The Covid-19 pandemic and the poor economic environment had harmed the forecast financial performance of some of the group’s investments, which led to increased expected credit loss allowance on loans advanced to some investee companies and trade debtors.

The total credit loss allowances recognised amounted to R84m compared to R60m in the prior year.

The group held cash of R2.2bn by financial year-end, this after the cash balance reduced to fund investment and working capital purposes.

The decrease in the cash balance resulted in interest income decreasing by 32 percent to R165m.

The decrease in revenue, interest income and increase in credit loss allowances resulted in the pre-tax loss.

Plaatjes said there had been delays in the supply chain and an increase in the prices for technological equipment due to disruption from the pandemic.

Government departments had reduced ICT spend as their focus was currently more on healthcare and public safety. Additionally, private sector companies had also reduced ICT spend as a way to reduce costs.

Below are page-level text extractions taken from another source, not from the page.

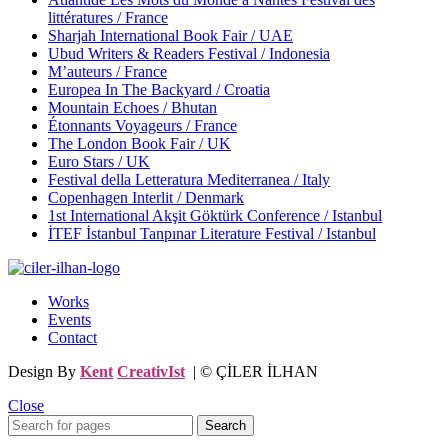
littératures / France
Sharjah International Book Fair / UAE
Ubud Writers & Readers Festival / Indonesia
M’auteurs / France
Europea In The Backyard / Croatia
Mountain Echoes / Bhutan
Étonnants Voyageurs / France
The London Book Fair / UK
Euro Stars / UK
Festival della Letteratura Mediterranea / Italy
Copenhagen Interlit / Denmark
1st International Akşit Göktürk Conference / Istanbul
İTEF İstanbul Tanpınar Literature Festival / Istanbul
Works
Events
Contact
Design By
Kent
CreativIst
| © ÇİLER İLHAN
Close
Search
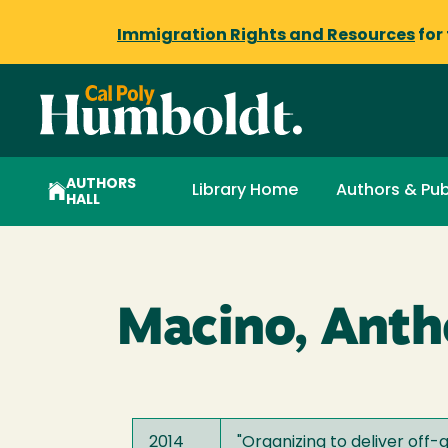
Immigration Rights and Resources
for
AUTHORS
Library Home
Authors & Pub
HALL
Macino, Ant
2014
"
Organizing to deliver off-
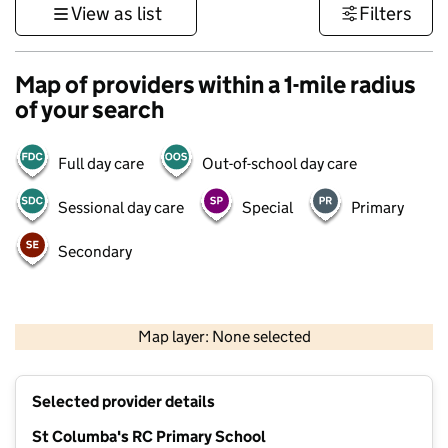
View as list
Filters
Map of providers within a 1-mile radius
of your search
Full day care
Out-of-school day care
Sessional day care
Special
Primary
Secondary
500 m
3000 ft
Map layer: None selected
Contains OS data © Crown copyright and database rights 2026
+
Selected provider details
−
St Columba's RC Primary School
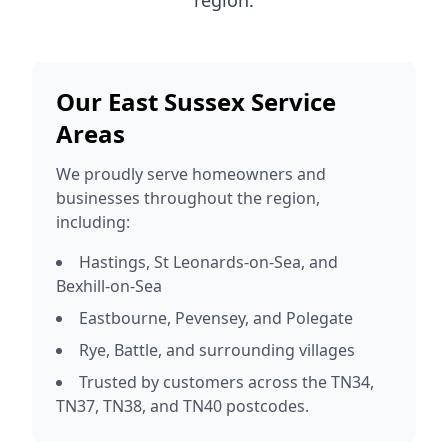
region.
Our East Sussex Service
Areas
We proudly serve homeowners and
businesses throughout the region,
including:
Hastings, St Leonards-on-Sea, and
Bexhill-on-Sea
Eastbourne, Pevensey, and Polegate
Rye, Battle, and surrounding villages
Trusted by customers across the TN34,
TN37, TN38, and TN40 postcodes.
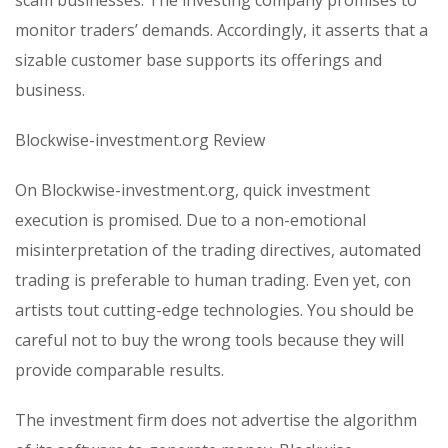
monitor traders’ demands. Accordingly, it asserts that a
sizable customer base supports its offerings and
business.
Blockwise-investment.org Review
On Blockwise-investment.org, quick investment
execution is promised. Due to a non-emotional
misinterpretation of the trading directives, automated
trading is preferable to human trading. Even yet, con
artists tout cutting-edge technologies. You should be
careful not to buy the wrong tools because they will
provide comparable results.
The investment firm does not advertise the algorithm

However, he said that as the economy started to recover from the impact of Covid-19, customer spend on ICT spend was also likely to increase.

In line with its go-to-market strategy, the group would continue to look for opportunities to acquire or partner with companies in disruptive technologies.

He said AYO was ready to make acquisitions and the group had several targets in mind. It would also continue to seek commercial engagement with one of its significant shareholders, the Public Investment Corporation, to ensure continued support for AYO’s vision, he said.